How do I import data into Hive from a table?
There are various ways to import data into a table in Hive, the specific method depends on the data’s source and format. Here are some common methods for importing data:
- By using the LOAD DATA statement, you can import data from a local file into a Hive table. For example, if you have a Hive table named my_table, you can use the following command to load data from a local file into that table:
LOAD DATA LOCAL INPATH '/path/to/local/data/file' INTO TABLE my_table;
Please note that the LOAD DATA statement, by default, will move the data to the Hive data directory. If you want to retain the data locally, use the LOCAL keyword.

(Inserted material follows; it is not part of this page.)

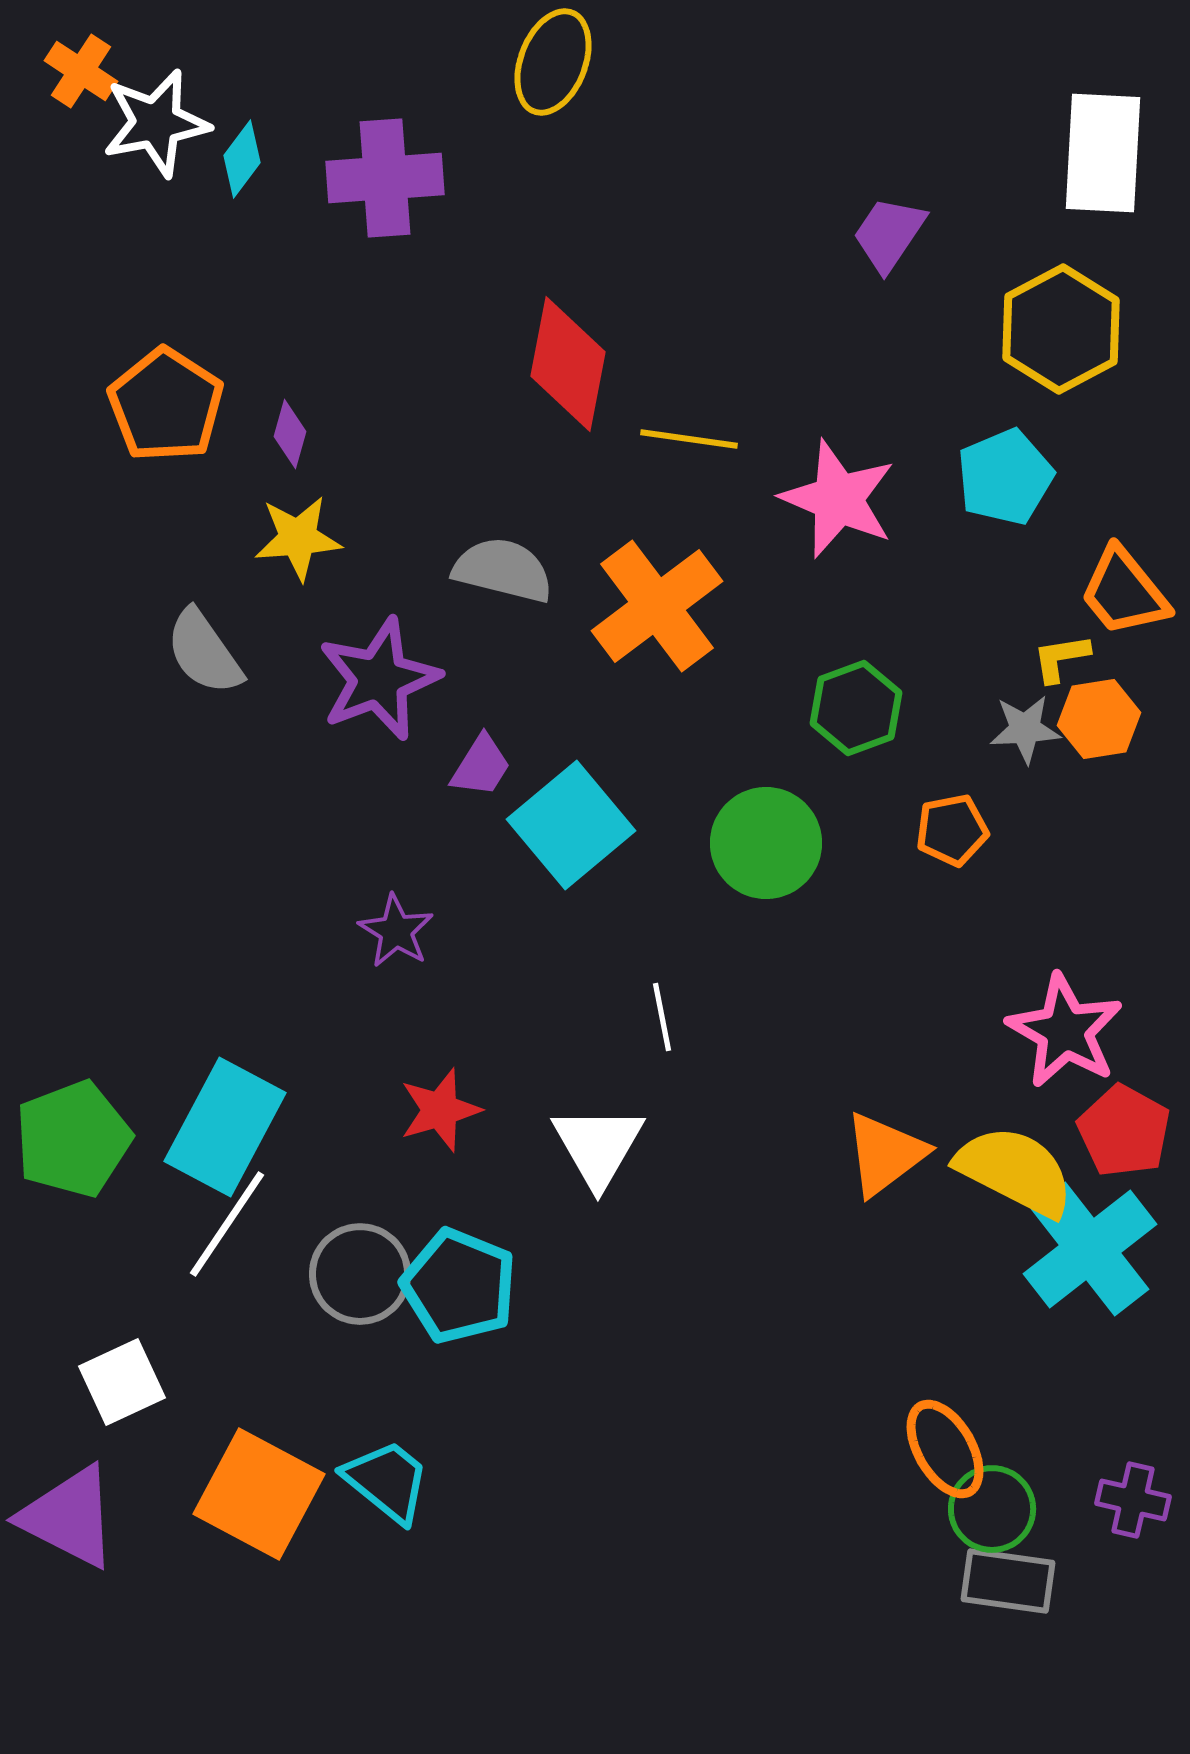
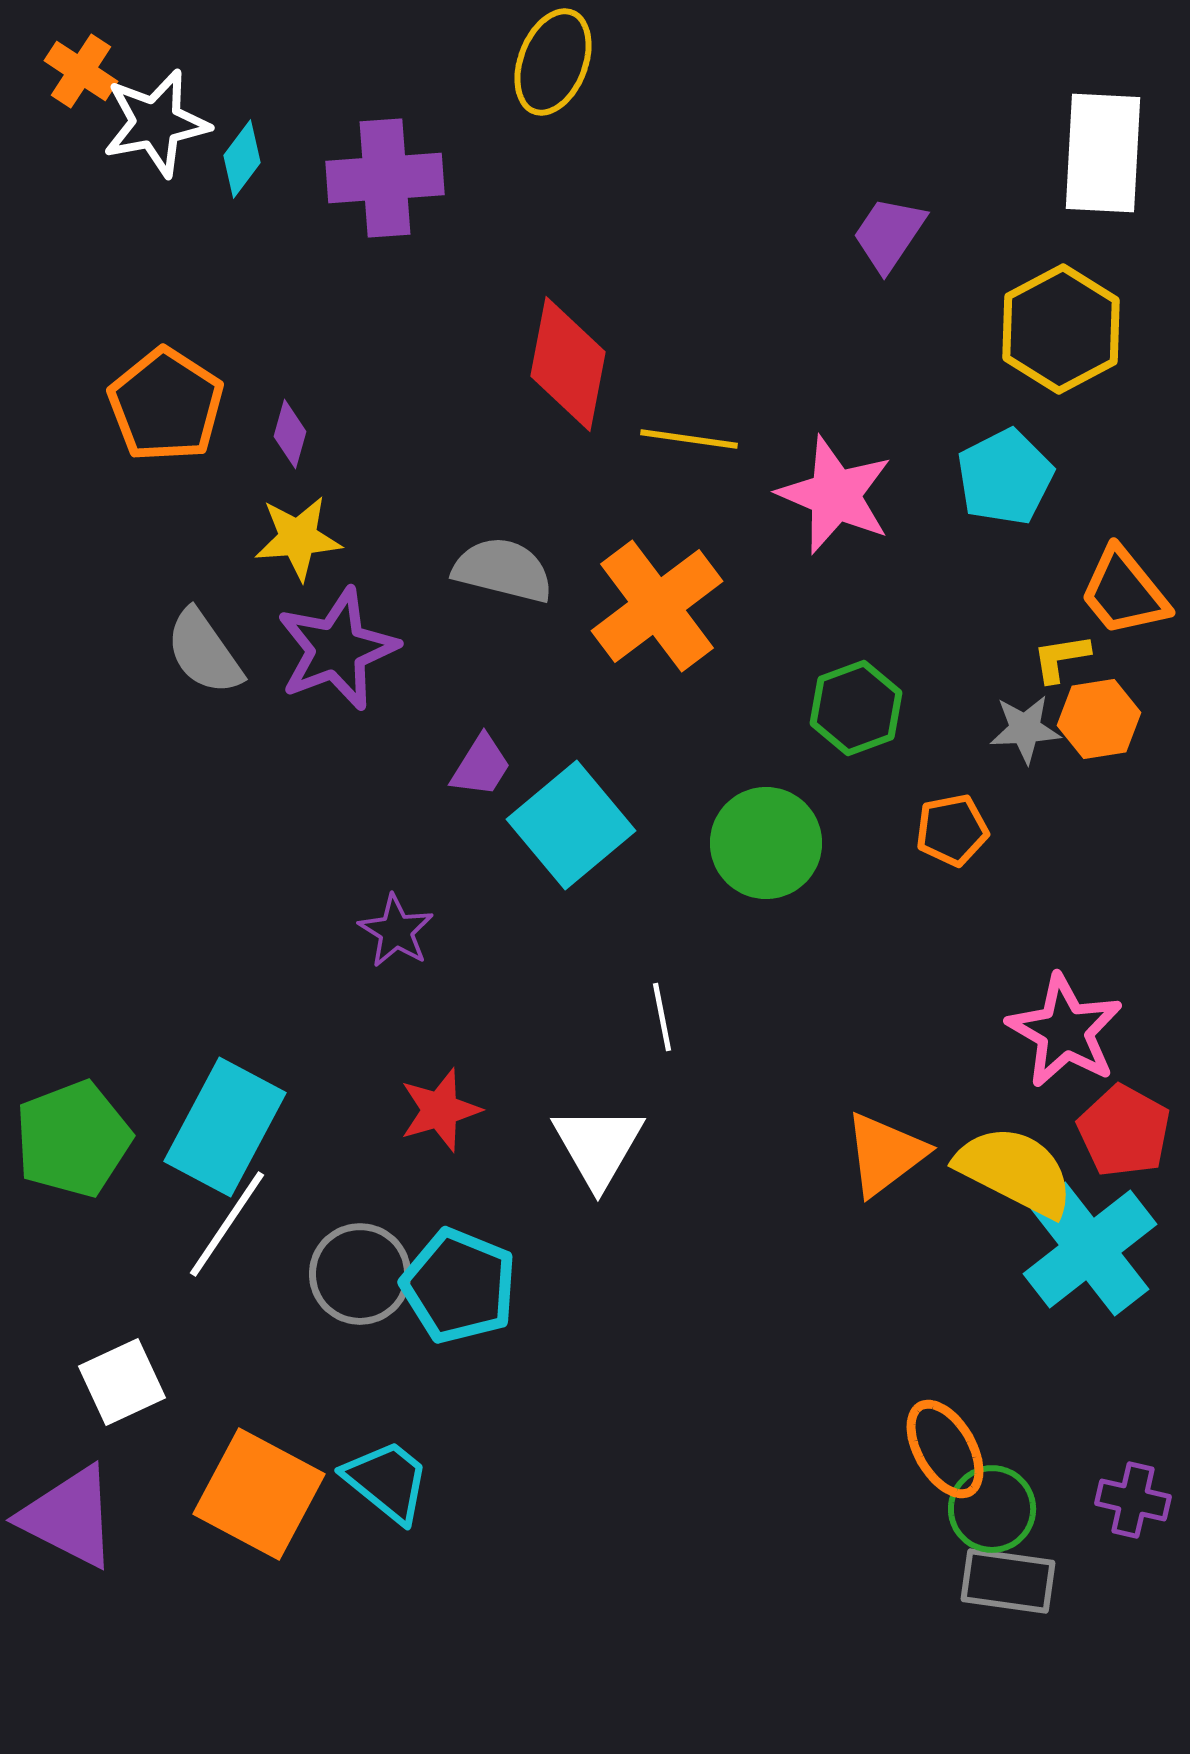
cyan pentagon at (1005, 477): rotated 4 degrees counterclockwise
pink star at (838, 499): moved 3 px left, 4 px up
purple star at (379, 679): moved 42 px left, 30 px up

- To insert data from another Hive table or query results into an existing Hive table, you can use the INSERT statement. For example, if you have a Hive table called my_table and another table named source_table, you can use the following command to insert the data from source_table into my_table:
INSERT INTO TABLE my_table SELECT * FROM source_table;
Specific conditions can also be used to filter the data to be inserted, for example:
INSERT INTO TABLE my_table SELECT col1, col2 FROM source_table WHERE col3 > 10;
- By using Hive’s Hadoop InputFormat, you can import data from Hadoop Distributed File System (HDFS). Simply upload the data files to HDFS, then create a table using Hive’s CREATE TABLE statement, specifying the Hadoop InputFormat and the location of the data files. For example:
CREATE TABLE my_table (col1 INT, col2 STRING)
ROW FORMAT DELIMITED
FIELDS TERMINATED BY ','
STORED AS TEXTFILE
LOCATION '/path/to/hdfs/data/file';
In this example, the location of the data file is /path/to/hdfs/data/file, which can be a single file or a directory. Next, use the LOAD DATA statement to import the data into the table:
LOAD DATA INPATH '/path/to/hdfs/data/file' INTO TABLE my_table;
These are some common methods for importing data into tables in Hive, and the specific method can be chosen based on the source and format of the data.